To spark interest in early childhood careers among a younger generation, the dual enrollment initiative was created as a partnership between local high schools, MATC, the state Department of Workforce Development and Next Door, a Milwaukee-based early childhood provider and nonprofit. It also aims to create a pipeline of early childhood educators from the local community.
Child care programs nationwide are hemorrhaging teachers and other workers. Between January 2020 and January 2022, around 120,000 child care workers left the industry. Former child care employees and current program directors say the departures are often for jobs with better pay and benefits. At the same time, it has become increasingly difficult to attract new workers into early ed. The jobs are physically demanding and require deep knowledge of child development, yet often pay less than positions in retail or restaurants.

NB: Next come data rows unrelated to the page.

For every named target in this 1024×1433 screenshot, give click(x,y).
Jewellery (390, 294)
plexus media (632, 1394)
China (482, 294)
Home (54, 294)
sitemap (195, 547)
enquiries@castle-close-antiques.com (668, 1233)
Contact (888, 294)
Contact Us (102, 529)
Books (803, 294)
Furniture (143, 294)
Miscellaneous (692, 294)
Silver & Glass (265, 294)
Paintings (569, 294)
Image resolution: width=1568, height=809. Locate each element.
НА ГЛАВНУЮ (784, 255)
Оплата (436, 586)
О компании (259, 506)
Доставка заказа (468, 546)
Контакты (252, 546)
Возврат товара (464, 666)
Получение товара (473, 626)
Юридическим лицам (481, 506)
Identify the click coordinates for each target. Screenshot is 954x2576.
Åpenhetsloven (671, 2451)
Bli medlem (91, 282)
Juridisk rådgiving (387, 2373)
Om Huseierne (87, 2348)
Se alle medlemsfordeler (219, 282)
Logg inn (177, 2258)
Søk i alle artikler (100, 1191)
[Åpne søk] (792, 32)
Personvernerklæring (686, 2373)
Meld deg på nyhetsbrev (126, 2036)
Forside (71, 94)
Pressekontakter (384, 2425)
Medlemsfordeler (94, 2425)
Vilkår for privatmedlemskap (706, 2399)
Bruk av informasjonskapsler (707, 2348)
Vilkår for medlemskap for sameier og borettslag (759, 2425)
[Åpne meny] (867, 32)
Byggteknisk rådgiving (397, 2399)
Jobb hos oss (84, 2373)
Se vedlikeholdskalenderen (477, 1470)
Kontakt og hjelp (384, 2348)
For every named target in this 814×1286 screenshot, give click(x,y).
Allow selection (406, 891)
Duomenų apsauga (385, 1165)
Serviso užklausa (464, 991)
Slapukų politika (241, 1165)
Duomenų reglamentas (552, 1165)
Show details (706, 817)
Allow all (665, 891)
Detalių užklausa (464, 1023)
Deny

Normally when industries experience a worker shortage, industry officials know there's "a group of willing workers who are graduating now," said Rebecca Berlin, chief learning officer at the early childhood nonprofit Start Early. "But that doesn't exist" in early childhood, she added. "As I begin to think about this pipeline, I really think you're going to start seeing the early childhood system crumble."
Public-private partnerships and early ed workforce development initiatives, like the dual enrollment program in Milwaukee, offer a model for tackling the nation's persistent early childhood workforce problems. Though the dual enrollment program is starting with just a few students, officials involved with the work in Wisconsin say this and other workforce programs have the potential to produce graduates who are able to fill empty teaching positions in child care centers across the state, and nationwide.
At a time when classrooms are sitting empty due to a lack of teachers, including at Next Door's centers, even just a few new, qualified graduates can result in a child care classroom being able to open, or stay open. That could mean up to a dozen or more families now have reliable child care.